Unbelievable work day, this. "Here," the man says. He fits a large hand on the back of a chair, hauls it over on a rattle of legs. The four settle neatly beside Bebe, offering her seat and repository for her dainty featherweight.

"No," Mu-Qian says, louder this time, if not to the point of actual indignity. Her sculpted brow finds a rigid set, her mouth an equally severe line. She's as porcelain pretty without makeup, but washed out, strangely younger without dusk weighing sultry on her eyelids or a humid sheen painted over her lips. "She was looking for you.

"And I was looking for Wu-Long." That doesn't make sense. Not to Ghost, who knows that Wu-Long is dead; not to Bebe, who knows that Mu-Qian knows that her husband is dead. Logan, however, undoubtedly knows better. Perhaps oddly, the healer chooses not to drill the Englishman's face with an incisored glare, doesn't quibble over the infinitesimal twitches and signs that might otherwise betray that John is about to tell some idiot lie as petty as the trespass he had committed.

No, she's herding Bebe, now, into the chair. To tend her hands.

It’s such a simple detail to overlook, especially when the opportunity to be preoccupied with excruciating levels of personal pain is apt to intervene on making astute observations, but Bebe’s hands look about six shades too bruised to be used. The only digits that appear to have been spared an abundant degree of blunt force trauma are her thumbs. That probably makes for an overwhelmingly unpleasant condition to be in; not nearly so bad as a bullet wound, though.

Remarkably, Bebe seems ill-inclined to confirm or deny what’s been said about her reckless return to the belly of a burning building and instead chooses to avert her eyes in silence and pretend that the room they’re in as suddenly become the most realistic art installation –- one most likely meant to convey the decay of the soul in the wake of disaster -– that she’s ever seen. However, try though she might, she just can’t keep her eyes off of Logan for long. It’s… pretty pathetic, actually.

She was looking for you. While that stops short at playing on the despondently out of tune heart strings in Logan's chest (only he gets to play his own tiny violin), that does make him stop, reorder the series of events he tries not to play in his head. Eloni had gotten that bit wrong, then. World-weary, Logan drags the side of his hand across his brow, watches distantly as the princess in the room - the other one - is seated.

This lesson in patience is making his toes curl. He hurts. "Mu-Qian," Logan says, his voice forcibly losing some of its tremor, suppressed and stifled, although as he continues, the attempt at a civil tone frays away. Yes, he knows. His legs slide beneath the sheets, fabric on fabric, but movement gets him no where. "Don't punish me. The sooner you fix me, the sooner we can leave— she doesn't need her hands in the immediate—

"Ghost," Logan finally snaps in that same injured tone, flings out his good arm in gesture. "Tell her she's being ridiculous."

What.
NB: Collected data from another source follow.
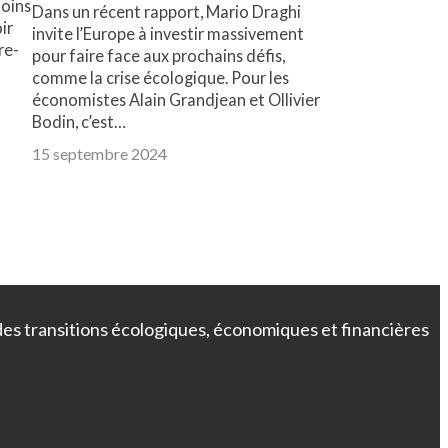
moins
Dans un récent rapport, Mario Draghi
ir
invite l’Europe à investir massivement
re-
pour faire face aux prochains défis,
comme la crise écologique. Pour les
économistes Alain Grandjean et Ollivier
Bodin, c’est…
15 septembre 2024
 des transitions écologiques, économiques et financières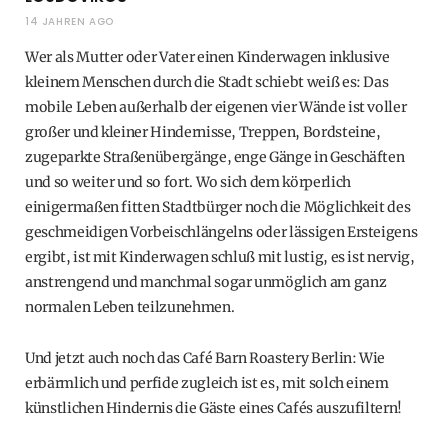
14 JAHREN AGO
Wer als Mutter oder Vater einen Kinderwagen inklusive
kleinem Menschen durch die Stadt schiebt weiß es: Das
mobile Leben außerhalb der eigenen vier Wände ist voller
großer und kleiner Hindernisse, Treppen, Bordsteine,
zugeparkte Straßenübergänge, enge Gänge in Geschäften
und so weiter und so fort. Wo sich dem körperlich
einigermaßen fitten Stadtbürger noch die Möglichkeit des
geschmeidigen Vorbeischlängelns oder lässigen Ersteigens
ergibt, ist mit Kinderwagen schluß mit lustig, es ist nervig,
anstrengend und manchmal sogar unmöglich am ganz
normalen Leben teilzunehmen.
Und jetzt auch noch das Café Barn Roastery Berlin: Wie
erbärmlich und perfide zugleich ist es, mit solch einem
künstlichen Hindernis die Gäste eines Cafés auszufiltern!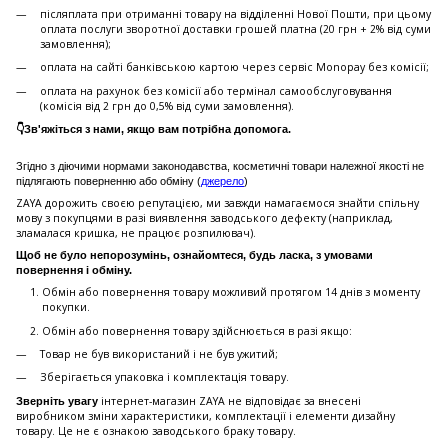
післяплата при отриманні товару на відділенні Нової Пошти, при цьому
оплата послуги зворотної доставки грошей платна (20 грн + 2% від суми
замовлення);
оплата на сайті банківською картою через сервіс Monopay без комісії;
оплата на рахунок без комісії або термінал самообслуговування
(комісія від 2 грн до 0,5% від суми замовлення).
👇Зв'яжіться з нами, якщо вам потрібна допомога.
Згідно з діючими нормами законодавства, косметичні товари належної якості не
підлягають поверненню або обміну (
джерело
)
ZAYA дорожить своєю репутацією, ми завжди намагаємося знайти спільну
мову з покупцями в разі виявлення заводського дефекту (наприклад,
зламалася кришка, не працює розпилювач).
Щоб не було непорозумінь, ознайомтеся, будь ласка, з умовами
повернення і обміну.
Обмін або повернення товару можливий протягом 14 днів з моменту
покупки.
Обмiн або повернення товару здійснюється в разі якщо:
Товар не був використаний і не був ужитий;
Зберiгається упаковка і комплектація товару.
інтернет-магазин ZAYA не відповідає за внесені
Зверніть увагу
виробником зміни характеристики, комплектації і елементи дизайну
товару. Це не є ознакою заводського браку товару.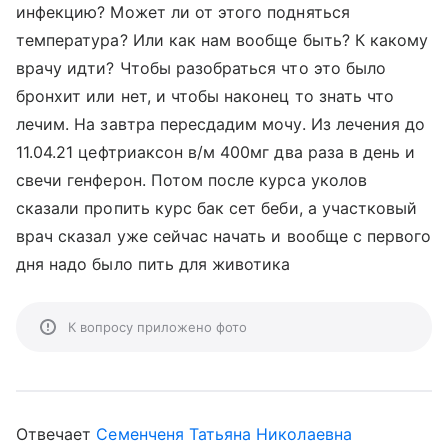
инфекцию? Может ли от этого подняться
температура? Или как нам вообще быть? К какому
врачу идти? Чтобы разобраться что это было
бронхит или нет, и чтобы наконец то знать что
лечим. На завтра пересдадим мочу. Из лечения до
11.04.21 цефтриаксон в/м 400мг два раза в день и
свечи генферон. Потом после курса уколов
сказали пропить курс бак сет беби, а участковый
врач сказал уже сейчас начать и вообще с первого
дня надо было пить для животика
К вопросу приложено фото
Отвечает
Семенченя Татьяна Николаевна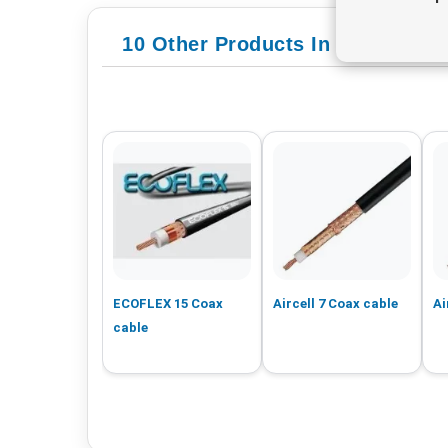
10 Other Products In Category -
ECOFLEX 15 Coax
Aircell 7 Coax cable
Ai
cable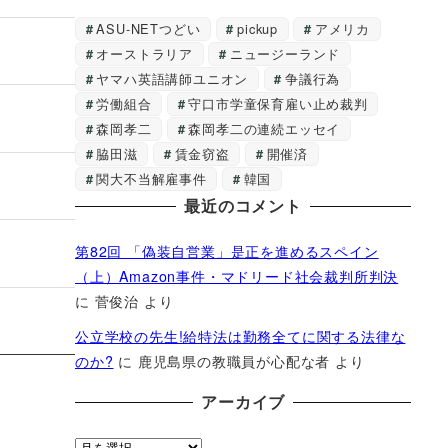
ASU-NETつどい
pickup
アメリカ
オーストラリア
ニュージーランド
ヤマハ英語講師ユニオン
争議行為
労働組合
守口市学童保育雇い止め裁判
森岡孝二
森岡孝二の連続エッセイ
脇田滋
賃金窃盗
開催済
関大不当解雇事件
韓国
最近のコメント
第82回 「偽装自営業」是正を進めるスペイン
（上）Amazon事件・マドリード社会裁判所判決
に
菅俊治
より
公立学校の先生!給特法は勤務全てに関する法律な
のか?
に
鹿児島県の教職員が心配な者
より
アーカイブ
ア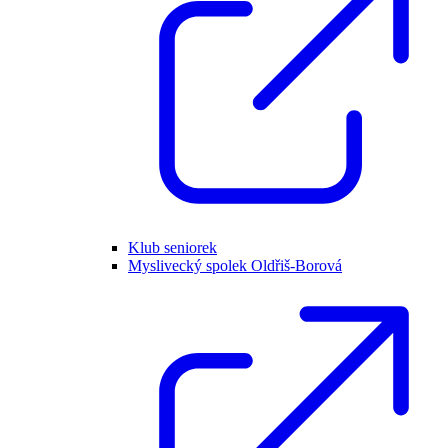
Klub seniorek
Myslivecký spolek Oldřiš-Borová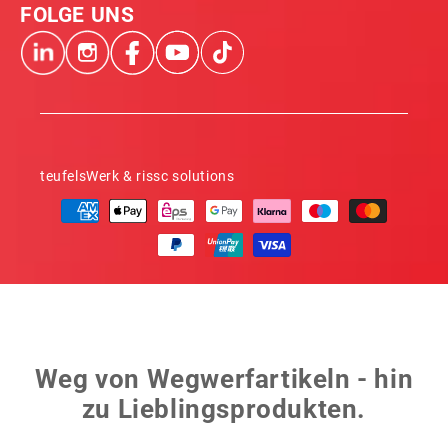
FOLGE UNS
teufelsWerk & rissc solutions
Zahlungsmethoden
Weg von Wegwerfartikeln - hin
zu Lieblingsprodukten.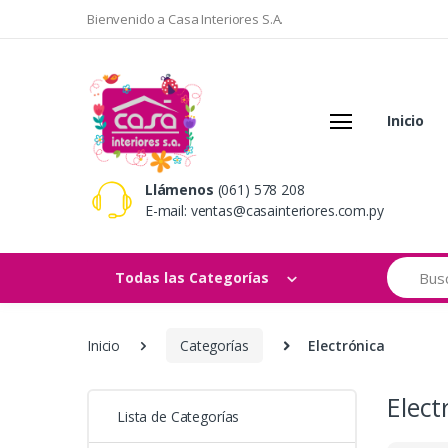
Bienvenido a Casa Interiores S.A.
Inicio
Llámenos
(061) 578 208
E-mail:
ventas@casainteriores.com.py
Search
Todas las Categorías
Inicio
Categorías
Electrónica
Elect
Lista de Categorías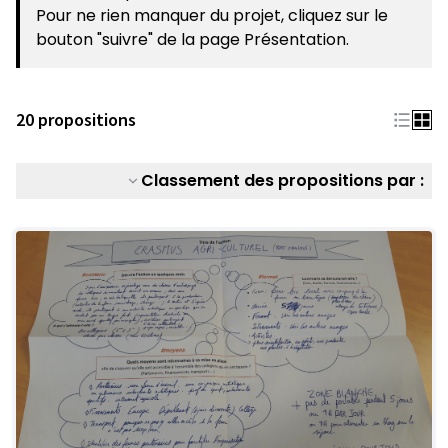
Pour ne rien manquer du projet, cliquez sur le
bouton "suivre" de la page Présentation.
20 propositions
Classement des propositions par :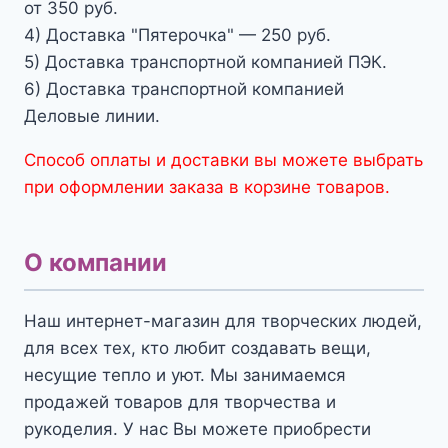
от 350 руб.
4) Доставка "Пятерочка" — 250 руб.
5) Доставка транспортной компанией ПЭК.
6) Доставка транспортной компанией
Деловые линии.
Способ оплаты и доставки вы можете выбрать
при оформлении заказа в корзине товаров.
О компании
Наш интернет-магазин для творческих людей,
для всех тех, кто любит создавать вещи,
несущие тепло и уют. Мы занимаемся
продажей товаров для творчества и
рукоделия. У нас Вы можете приобрести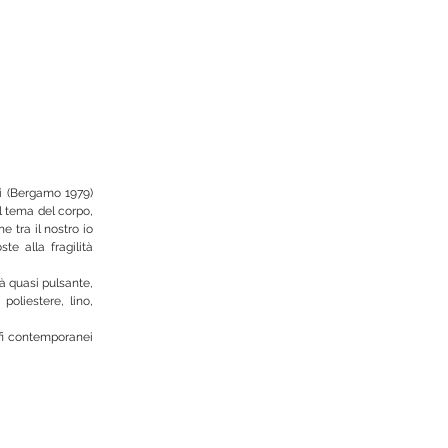
i (Bergamo 1979) 
l tema del corpo, 
tra il nostro io 
 alla fragilità 
à quasi pulsante, 
oliestere, lino, 
ofi contemporanei 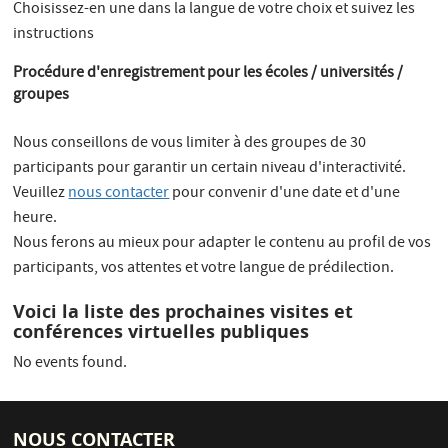
Choisissez-en une dans la langue de votre choix et suivez les
instructions
Procédure d'enregistrement pour les écoles / universités /
groupes
Nous conseillons de vous limiter à des groupes de 30
participants pour garantir un certain niveau d'interactivité.
Veuillez
nous contacter
pour convenir d'une date et d'une
heure.
Nous ferons au mieux pour adapter le contenu au profil de vos
participants, vos attentes et votre langue de prédilection.
Voici la liste des prochaines visites et
conférences virtuelles publiques
No events found.
NOUS CONTACTER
Ghost doesn't want to be dragged into this girl drama. One dark eyebrow spikes on his forehead, and he glances away from the… whatever was playing on television, speculating on Logan's request, briefly, before he swivels his head to look at Mu-Qian and Bebe.

The latter is kind of helplessly demonstrating that Mu-Qian was right, but maybe Mu-Qian is a little bit wrong in her conduct. Her slender shoulders are rectangled stiffly underneath their sootied, off-white garb, her still-immaculate fingers making delicate tracery around the angry scratches and flush of Bebe's arms, the bruised round bone at the heel of her hands where the tiniest tart had pounded on the prisoner's door, fended off burning splinters, smashed open scorched door paneling.

"Life will be easier when he's healed," the ghost points out, kindly.

"You can suffer just a little," Mu-Qian responds. Moisture wells in her fingers, soothing down against the swelling and slough-off of Bebe's tiny extremities. She manages to appear regal despite that her hair remains in a snarl, the reek of ash clinging to her clothes. "I am suffering too."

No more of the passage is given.